• [PROVIDED RECORDS]
____

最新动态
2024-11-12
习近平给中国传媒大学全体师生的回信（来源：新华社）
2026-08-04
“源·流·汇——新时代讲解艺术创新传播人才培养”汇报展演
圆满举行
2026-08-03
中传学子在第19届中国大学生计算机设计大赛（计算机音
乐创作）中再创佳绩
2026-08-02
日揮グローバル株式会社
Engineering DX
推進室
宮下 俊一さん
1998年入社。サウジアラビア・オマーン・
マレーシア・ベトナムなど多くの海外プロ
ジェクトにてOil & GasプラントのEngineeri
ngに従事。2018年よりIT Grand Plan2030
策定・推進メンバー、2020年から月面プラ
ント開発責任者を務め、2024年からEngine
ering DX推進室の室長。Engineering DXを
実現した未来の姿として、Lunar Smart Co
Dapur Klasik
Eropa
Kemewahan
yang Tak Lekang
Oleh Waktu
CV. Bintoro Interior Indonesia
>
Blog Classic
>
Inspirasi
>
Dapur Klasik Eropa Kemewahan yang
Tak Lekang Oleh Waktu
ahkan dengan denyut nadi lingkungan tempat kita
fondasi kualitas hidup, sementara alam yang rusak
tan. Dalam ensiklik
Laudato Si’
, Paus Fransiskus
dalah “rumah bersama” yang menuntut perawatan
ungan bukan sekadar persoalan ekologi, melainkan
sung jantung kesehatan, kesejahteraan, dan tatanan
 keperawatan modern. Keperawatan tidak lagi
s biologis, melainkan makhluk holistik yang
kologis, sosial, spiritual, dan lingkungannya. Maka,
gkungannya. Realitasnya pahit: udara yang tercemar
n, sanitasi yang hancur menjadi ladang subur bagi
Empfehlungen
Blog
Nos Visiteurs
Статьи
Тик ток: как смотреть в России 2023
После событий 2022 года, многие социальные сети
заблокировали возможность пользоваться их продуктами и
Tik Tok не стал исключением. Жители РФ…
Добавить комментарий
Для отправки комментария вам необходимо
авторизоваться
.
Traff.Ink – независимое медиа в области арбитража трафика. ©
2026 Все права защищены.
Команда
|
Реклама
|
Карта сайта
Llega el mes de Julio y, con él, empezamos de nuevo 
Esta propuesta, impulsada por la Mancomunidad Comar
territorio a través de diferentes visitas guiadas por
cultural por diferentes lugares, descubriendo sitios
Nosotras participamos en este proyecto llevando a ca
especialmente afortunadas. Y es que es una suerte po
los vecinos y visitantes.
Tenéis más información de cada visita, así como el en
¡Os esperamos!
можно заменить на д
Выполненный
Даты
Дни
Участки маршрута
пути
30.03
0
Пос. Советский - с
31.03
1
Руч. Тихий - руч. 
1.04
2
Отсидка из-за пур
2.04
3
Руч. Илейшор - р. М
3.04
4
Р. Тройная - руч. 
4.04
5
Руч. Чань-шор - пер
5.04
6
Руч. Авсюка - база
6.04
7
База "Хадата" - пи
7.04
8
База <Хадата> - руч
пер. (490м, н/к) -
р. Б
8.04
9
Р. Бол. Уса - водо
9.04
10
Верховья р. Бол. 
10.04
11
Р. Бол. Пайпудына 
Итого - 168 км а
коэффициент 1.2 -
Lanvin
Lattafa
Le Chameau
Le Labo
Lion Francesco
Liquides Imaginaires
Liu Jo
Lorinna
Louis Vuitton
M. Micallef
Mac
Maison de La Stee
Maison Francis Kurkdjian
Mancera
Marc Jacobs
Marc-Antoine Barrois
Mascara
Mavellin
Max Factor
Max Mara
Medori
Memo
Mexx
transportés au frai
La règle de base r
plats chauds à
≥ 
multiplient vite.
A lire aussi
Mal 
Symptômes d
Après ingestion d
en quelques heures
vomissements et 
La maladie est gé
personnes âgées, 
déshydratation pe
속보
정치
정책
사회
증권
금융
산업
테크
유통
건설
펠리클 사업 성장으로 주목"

____

• [ACTION ITEM]
Give back the records above exactly, limited to the lines between the one holding "Добавить комментарий" and the one holding "Llega el mes", inclusive.

• [SOLUTION TO THIS PROBLEM]
Добавить комментарий
Для отправки комментария вам необходимо
авторизоваться
.
Traff.Ink – независимое медиа в области арбитража трафика. ©
2026 Все права защищены.
Команда
|
Реклама
|
Карта сайта
Llega el mes de Julio y, con él, empezamos de nuevo 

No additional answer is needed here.